I found this question/answer which describes the use of [[deprecated]] as a C++14 feature to instruct the compiler to warn about the use of deprecated functions.
I tried using this in a simple function within a project - the warning was issued 3 times. I initially thought this might be multiple template instantiations, so I tested a simple program.

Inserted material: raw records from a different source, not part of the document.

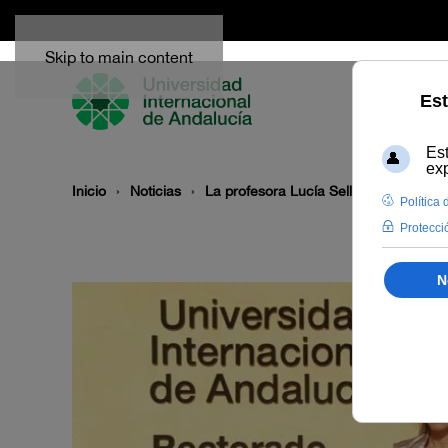
Skip to main content
Inicio
Noticias
La profesora Lucía Sell, nueva direct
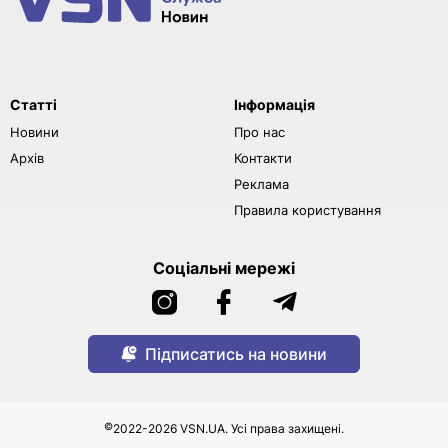
Статті
Інформація
Новини
Про нас
Архів
Контакти
Реклама
Правила користування
Соціальні мережі
Підписатись на новини
©
2022-2026 VSN.UA. Усі права захищені.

[[deprecated]] void doNothing() {}
int main(){
doNothing();
}
g++ -std=c++14 deprecatedTest.cpp outputs
deprecatedTest.cpp: In function 'int main()':
deprecatedTest.cpp:4:5: warning: 'void doNothing()' is deprecated [-Wdeprecated-declarations]
doNothing();
^
deprecatedTest.cpp:1:21: note: declared here
[[deprecated]] void doNothing() {}
^
deprecatedTest.cpp:4:5: warning: 'void doNothing()' is deprecated [-Wdeprecated-declarations]
doNothing();
^
deprecatedTest.cpp:1:21: note: declared here
[[deprecated]] void doNothing() {}
^
deprecatedTest.cpp:4:15: warning: 'void doNothing()' is deprecated [-Wdeprecated-declarations]
doNothing();
^
deprecatedTest.cpp:1:21: note: declared here
[[deprecated]] void doNothing() {}
Is the warning supposed to be printed 3 times? (To get more attention?)
This seems a strange behaviour, but I can't imagine a simpler test.